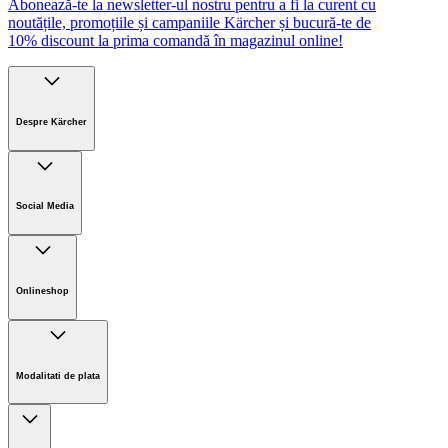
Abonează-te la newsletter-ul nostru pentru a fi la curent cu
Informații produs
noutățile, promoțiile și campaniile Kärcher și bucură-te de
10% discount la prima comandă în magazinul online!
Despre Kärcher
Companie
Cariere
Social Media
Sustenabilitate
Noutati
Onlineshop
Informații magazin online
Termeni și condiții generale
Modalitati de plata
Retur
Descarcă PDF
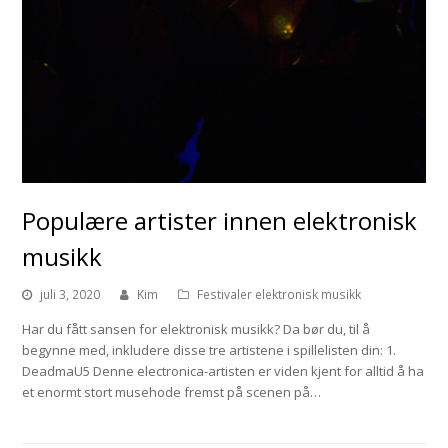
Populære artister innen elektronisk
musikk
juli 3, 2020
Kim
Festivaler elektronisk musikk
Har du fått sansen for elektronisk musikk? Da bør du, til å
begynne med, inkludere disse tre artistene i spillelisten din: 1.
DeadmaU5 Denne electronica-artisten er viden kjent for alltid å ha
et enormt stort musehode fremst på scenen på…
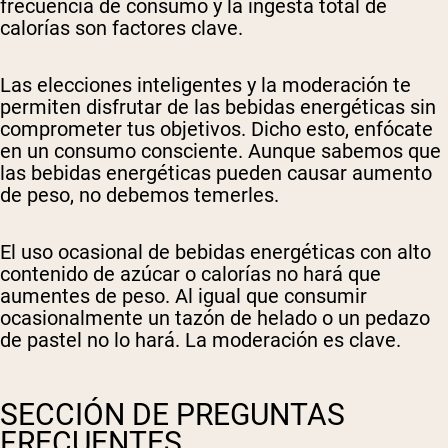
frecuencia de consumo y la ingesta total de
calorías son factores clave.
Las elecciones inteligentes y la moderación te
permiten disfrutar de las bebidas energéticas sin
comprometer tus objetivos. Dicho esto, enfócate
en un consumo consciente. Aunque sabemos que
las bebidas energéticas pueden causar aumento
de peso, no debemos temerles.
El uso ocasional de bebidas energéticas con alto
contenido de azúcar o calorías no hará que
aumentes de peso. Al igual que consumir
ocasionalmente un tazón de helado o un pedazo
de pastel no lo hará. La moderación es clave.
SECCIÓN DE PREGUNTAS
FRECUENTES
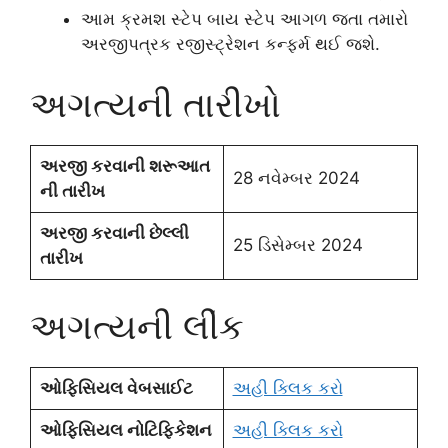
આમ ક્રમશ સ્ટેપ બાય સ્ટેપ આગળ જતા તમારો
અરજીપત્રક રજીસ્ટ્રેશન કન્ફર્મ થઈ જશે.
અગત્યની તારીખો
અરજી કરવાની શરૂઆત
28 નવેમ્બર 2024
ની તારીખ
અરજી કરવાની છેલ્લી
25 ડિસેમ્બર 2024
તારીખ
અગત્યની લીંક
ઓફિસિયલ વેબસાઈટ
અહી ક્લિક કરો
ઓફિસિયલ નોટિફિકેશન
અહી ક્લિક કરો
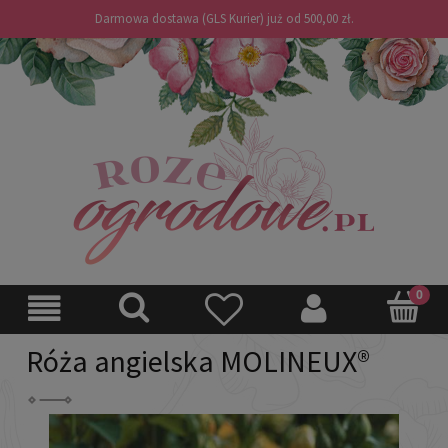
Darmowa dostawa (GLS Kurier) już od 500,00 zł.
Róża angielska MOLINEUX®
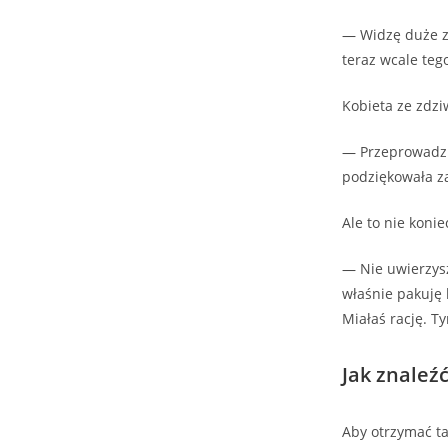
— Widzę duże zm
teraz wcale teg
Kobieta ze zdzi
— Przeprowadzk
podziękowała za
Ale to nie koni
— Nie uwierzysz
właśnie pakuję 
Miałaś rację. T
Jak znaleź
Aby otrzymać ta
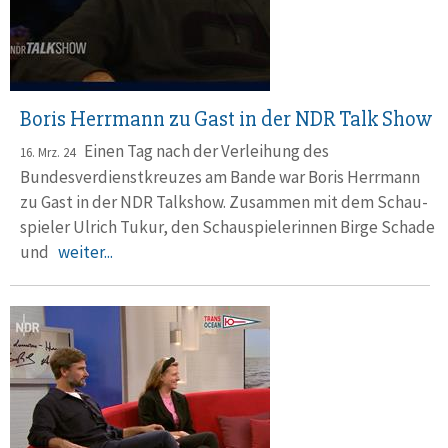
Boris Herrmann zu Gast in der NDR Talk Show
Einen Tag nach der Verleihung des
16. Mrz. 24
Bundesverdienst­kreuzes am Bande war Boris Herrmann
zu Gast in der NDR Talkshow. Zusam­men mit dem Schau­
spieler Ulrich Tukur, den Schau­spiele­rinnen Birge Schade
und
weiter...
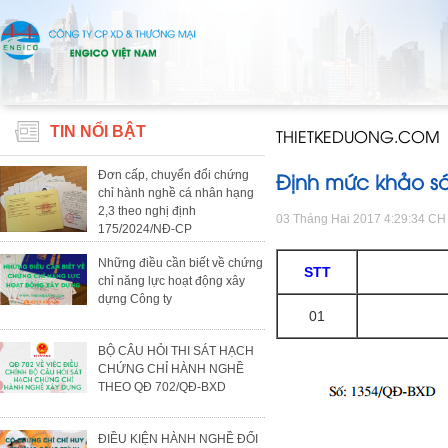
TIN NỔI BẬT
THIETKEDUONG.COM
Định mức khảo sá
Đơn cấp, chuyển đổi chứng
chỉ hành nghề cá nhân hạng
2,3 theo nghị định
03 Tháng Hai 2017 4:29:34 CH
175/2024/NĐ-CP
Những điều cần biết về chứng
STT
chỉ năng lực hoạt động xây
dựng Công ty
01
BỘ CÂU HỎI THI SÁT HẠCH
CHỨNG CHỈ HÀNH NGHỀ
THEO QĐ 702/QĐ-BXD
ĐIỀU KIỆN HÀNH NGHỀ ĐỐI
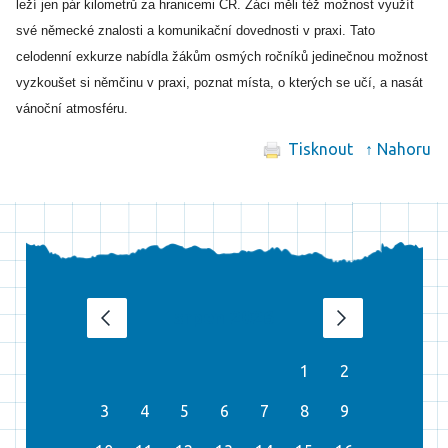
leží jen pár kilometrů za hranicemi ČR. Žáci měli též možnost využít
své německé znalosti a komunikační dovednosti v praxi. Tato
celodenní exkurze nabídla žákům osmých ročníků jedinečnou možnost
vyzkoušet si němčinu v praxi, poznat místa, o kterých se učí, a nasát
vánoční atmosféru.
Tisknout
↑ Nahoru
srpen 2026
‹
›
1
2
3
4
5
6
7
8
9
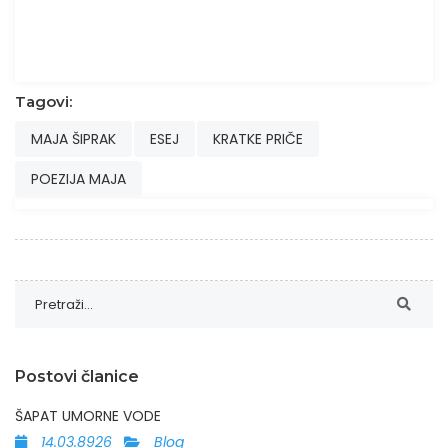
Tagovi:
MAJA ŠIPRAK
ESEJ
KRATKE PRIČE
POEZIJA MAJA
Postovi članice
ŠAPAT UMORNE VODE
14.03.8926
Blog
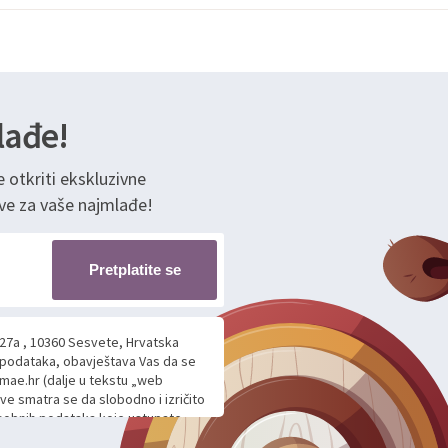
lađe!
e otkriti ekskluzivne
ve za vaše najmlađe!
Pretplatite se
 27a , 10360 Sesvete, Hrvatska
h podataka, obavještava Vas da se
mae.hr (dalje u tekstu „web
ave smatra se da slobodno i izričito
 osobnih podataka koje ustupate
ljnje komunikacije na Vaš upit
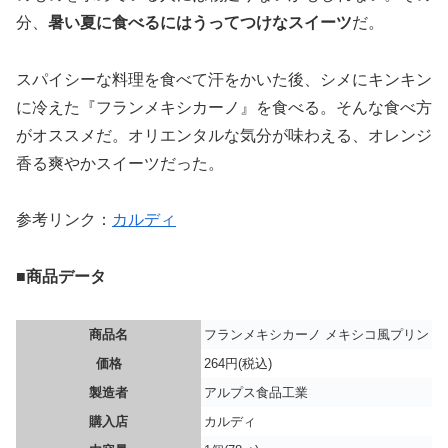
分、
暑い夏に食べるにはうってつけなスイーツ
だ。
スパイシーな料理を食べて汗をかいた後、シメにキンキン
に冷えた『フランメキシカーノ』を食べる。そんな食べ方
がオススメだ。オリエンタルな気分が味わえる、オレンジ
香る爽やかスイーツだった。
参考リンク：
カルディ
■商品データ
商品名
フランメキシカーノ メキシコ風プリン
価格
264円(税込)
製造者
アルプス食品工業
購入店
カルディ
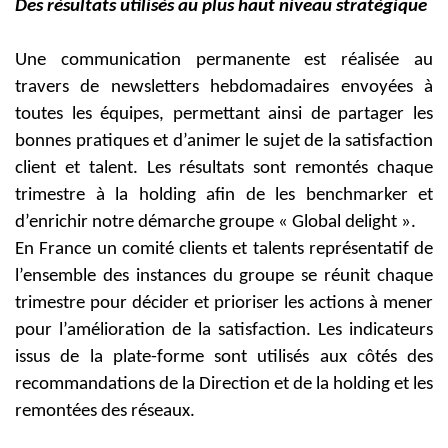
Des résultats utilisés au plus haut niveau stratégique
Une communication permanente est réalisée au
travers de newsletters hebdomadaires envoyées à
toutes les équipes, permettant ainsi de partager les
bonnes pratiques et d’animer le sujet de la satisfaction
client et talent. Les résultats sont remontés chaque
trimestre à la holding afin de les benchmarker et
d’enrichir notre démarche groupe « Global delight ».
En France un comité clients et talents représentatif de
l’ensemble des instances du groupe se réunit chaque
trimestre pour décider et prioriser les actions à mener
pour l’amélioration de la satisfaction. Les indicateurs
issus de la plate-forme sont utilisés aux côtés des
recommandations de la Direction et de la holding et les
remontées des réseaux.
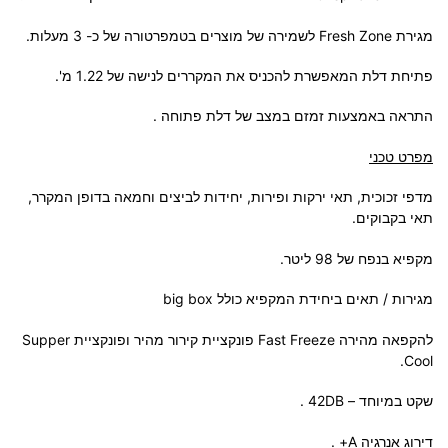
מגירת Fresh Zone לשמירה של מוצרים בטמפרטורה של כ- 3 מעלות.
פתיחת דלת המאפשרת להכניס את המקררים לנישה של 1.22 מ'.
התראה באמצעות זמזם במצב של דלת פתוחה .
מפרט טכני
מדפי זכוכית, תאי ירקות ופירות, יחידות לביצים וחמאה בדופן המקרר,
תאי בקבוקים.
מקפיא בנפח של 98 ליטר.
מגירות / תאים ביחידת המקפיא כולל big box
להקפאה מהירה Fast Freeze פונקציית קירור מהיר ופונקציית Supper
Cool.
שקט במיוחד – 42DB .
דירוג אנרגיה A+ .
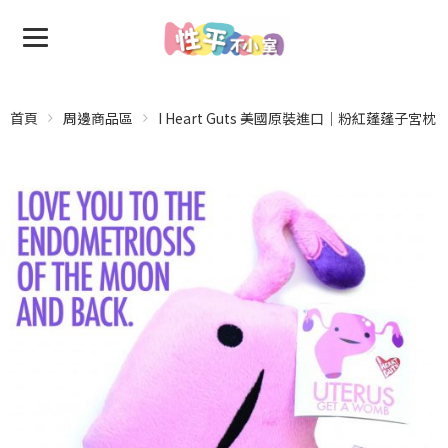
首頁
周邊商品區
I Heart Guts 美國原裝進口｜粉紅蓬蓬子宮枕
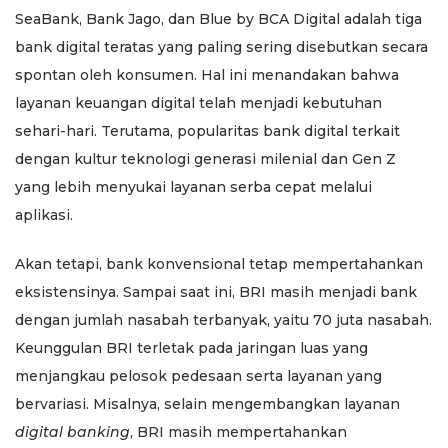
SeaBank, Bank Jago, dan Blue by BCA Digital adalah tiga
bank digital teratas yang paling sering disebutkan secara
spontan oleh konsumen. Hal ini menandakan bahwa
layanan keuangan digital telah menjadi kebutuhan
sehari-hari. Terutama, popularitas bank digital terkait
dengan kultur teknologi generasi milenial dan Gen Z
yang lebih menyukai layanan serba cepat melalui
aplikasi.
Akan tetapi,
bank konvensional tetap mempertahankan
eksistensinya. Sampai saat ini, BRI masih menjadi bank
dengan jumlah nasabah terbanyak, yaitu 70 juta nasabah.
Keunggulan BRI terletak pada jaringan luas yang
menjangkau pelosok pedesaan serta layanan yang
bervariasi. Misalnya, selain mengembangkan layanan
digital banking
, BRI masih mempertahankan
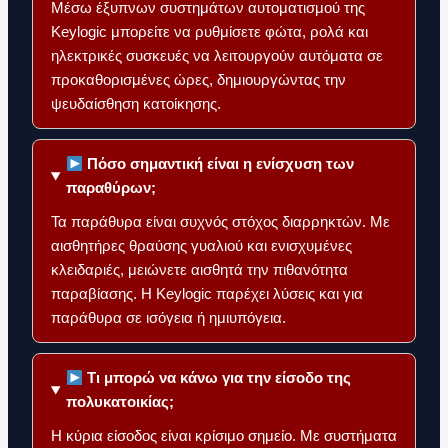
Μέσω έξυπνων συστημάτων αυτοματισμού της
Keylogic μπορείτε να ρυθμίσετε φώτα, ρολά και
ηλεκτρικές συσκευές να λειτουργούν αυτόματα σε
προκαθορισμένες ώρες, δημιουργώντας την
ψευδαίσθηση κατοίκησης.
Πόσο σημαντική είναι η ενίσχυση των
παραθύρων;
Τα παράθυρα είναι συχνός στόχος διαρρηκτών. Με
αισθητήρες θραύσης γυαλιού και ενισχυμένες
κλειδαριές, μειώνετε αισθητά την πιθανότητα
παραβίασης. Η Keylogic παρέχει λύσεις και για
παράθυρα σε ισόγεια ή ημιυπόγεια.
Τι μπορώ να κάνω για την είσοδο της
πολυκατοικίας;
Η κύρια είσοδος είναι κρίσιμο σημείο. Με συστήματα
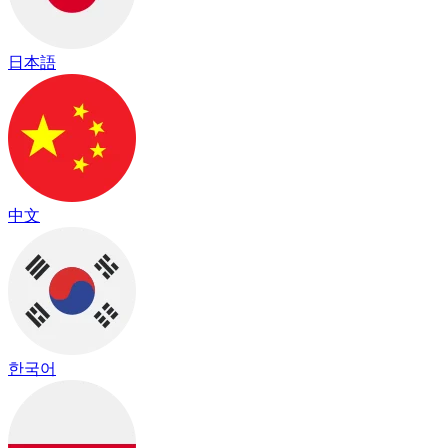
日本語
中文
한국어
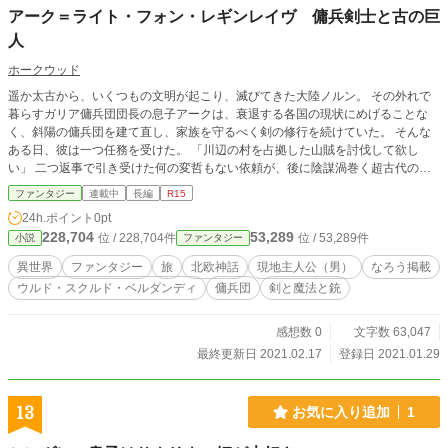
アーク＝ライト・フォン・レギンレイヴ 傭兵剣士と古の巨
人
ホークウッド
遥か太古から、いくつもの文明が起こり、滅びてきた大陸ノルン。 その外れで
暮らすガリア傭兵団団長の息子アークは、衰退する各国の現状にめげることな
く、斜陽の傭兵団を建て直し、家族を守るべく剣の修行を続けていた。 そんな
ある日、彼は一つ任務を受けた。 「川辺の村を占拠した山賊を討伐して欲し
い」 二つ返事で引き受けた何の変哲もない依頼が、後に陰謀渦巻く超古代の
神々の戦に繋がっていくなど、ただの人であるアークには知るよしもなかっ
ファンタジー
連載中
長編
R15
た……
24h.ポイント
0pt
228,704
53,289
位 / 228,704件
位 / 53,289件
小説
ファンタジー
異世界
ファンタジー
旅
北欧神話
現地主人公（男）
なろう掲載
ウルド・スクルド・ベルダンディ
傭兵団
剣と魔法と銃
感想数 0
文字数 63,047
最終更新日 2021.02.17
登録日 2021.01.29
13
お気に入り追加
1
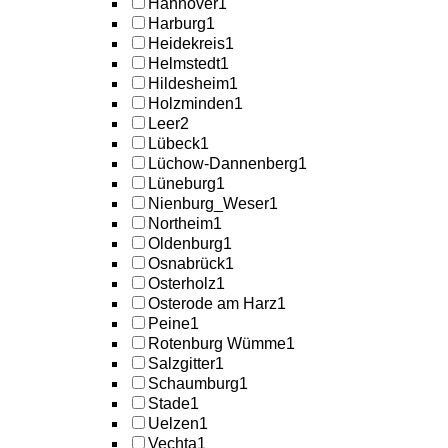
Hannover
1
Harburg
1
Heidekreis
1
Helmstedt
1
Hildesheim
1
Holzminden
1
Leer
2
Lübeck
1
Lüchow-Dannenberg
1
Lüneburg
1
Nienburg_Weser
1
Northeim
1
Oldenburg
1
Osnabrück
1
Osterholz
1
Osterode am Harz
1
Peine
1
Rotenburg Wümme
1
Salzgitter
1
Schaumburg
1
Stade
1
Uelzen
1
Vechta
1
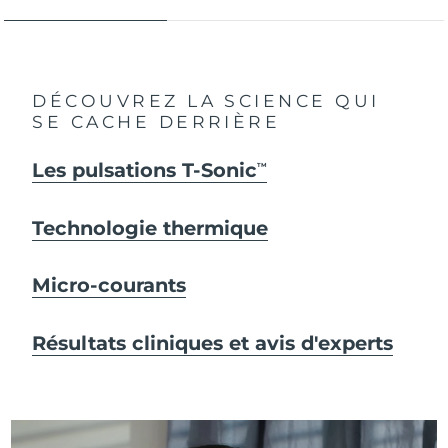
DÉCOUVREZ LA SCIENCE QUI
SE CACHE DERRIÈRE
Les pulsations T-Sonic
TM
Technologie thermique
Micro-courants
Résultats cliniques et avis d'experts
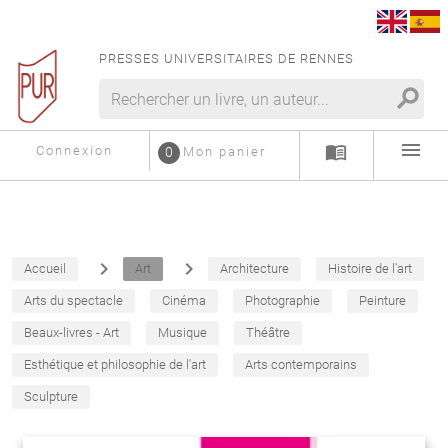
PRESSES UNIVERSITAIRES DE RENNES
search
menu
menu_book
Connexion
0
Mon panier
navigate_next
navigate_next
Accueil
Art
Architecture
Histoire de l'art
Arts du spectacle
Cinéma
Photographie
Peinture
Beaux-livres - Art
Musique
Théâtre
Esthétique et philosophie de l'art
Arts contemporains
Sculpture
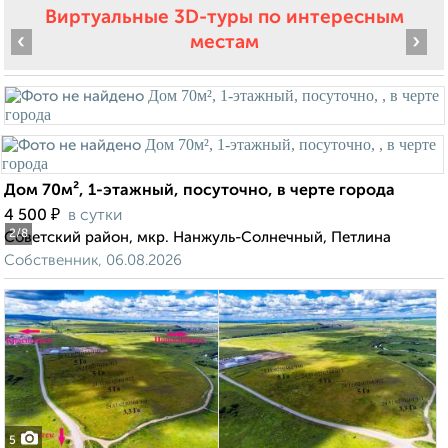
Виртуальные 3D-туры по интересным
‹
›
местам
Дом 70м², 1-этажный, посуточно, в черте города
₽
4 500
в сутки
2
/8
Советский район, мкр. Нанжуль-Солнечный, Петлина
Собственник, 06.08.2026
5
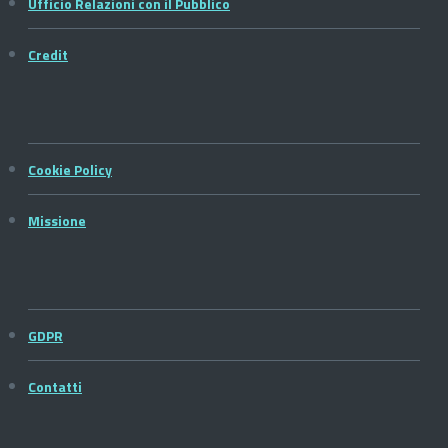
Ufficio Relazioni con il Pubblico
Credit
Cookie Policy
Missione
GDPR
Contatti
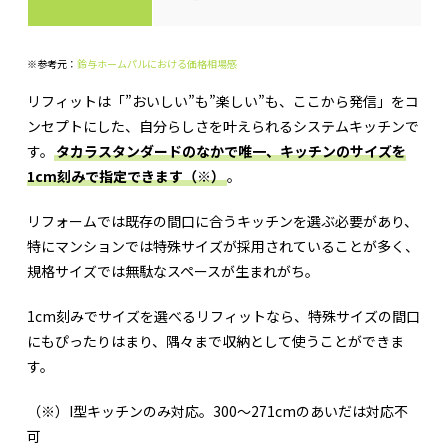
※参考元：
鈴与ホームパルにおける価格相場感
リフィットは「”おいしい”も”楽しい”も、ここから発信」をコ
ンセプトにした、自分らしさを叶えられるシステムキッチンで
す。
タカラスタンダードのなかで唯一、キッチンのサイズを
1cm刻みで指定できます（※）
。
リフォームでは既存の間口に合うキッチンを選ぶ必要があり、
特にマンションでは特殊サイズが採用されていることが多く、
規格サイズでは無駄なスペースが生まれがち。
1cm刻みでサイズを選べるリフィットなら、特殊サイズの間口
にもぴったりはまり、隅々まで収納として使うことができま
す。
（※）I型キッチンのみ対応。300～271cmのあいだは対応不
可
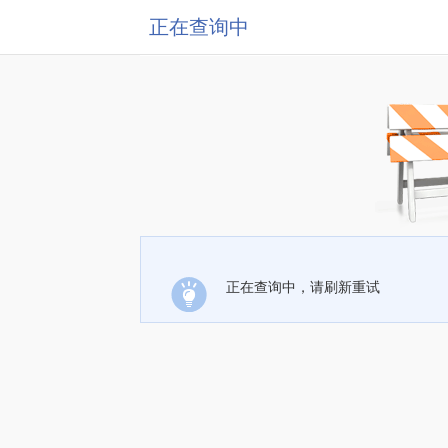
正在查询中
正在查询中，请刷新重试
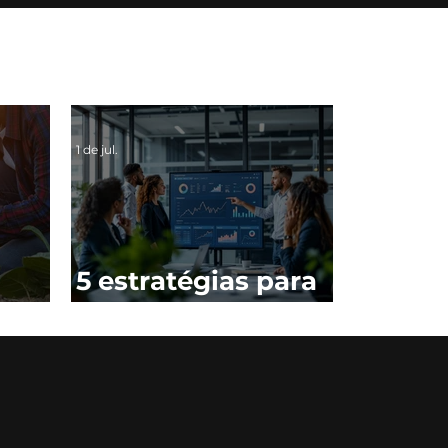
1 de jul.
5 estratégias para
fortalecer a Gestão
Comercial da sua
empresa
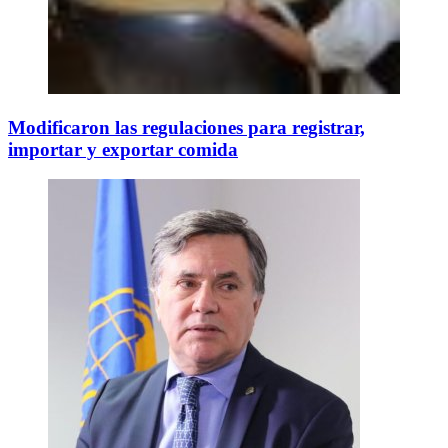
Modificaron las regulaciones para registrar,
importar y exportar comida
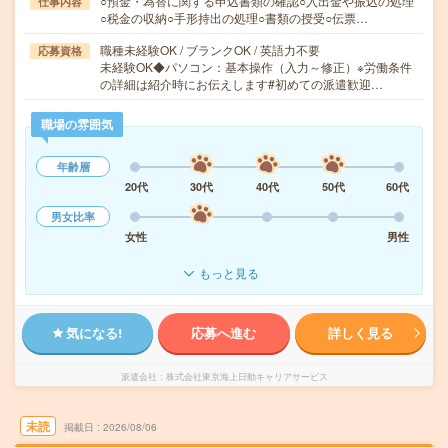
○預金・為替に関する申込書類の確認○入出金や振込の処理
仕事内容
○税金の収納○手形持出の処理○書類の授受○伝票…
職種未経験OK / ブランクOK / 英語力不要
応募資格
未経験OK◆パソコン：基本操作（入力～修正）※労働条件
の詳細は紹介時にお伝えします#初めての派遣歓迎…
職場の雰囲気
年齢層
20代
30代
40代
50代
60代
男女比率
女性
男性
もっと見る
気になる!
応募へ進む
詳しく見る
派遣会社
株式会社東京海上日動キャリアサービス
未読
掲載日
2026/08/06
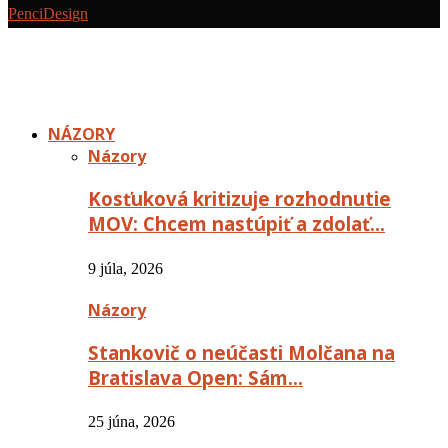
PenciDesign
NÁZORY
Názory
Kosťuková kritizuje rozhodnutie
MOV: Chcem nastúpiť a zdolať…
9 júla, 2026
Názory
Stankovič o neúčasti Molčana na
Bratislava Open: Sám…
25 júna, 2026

━━━━━━━━

**Task details**
Drop the pictures; return the lines above from the line containing "2,3 theo nghị định" to the line containing "své německé znalosti", both included, exactly.

**Completed exercise**
2,3 theo nghị định
03 Tháng Hai 2017 4:29:34 CH
175/2024/NĐ-CP
Những điều cần biết về chứng
STT
chỉ năng lực hoạt động xây
dựng Công ty
01
BỘ CÂU HỎI THI SÁT HẠCH
CHỨNG CHỈ HÀNH NGHỀ
THEO QĐ 702/QĐ-BXD
ĐIỀU KIỆN HÀNH NGHỀ ĐỐI
leží jen pár kilometrů za hranicemi ČR. Žáci měli též možnost využít
své německé znalosti a komunikační dovednosti v praxi. Tato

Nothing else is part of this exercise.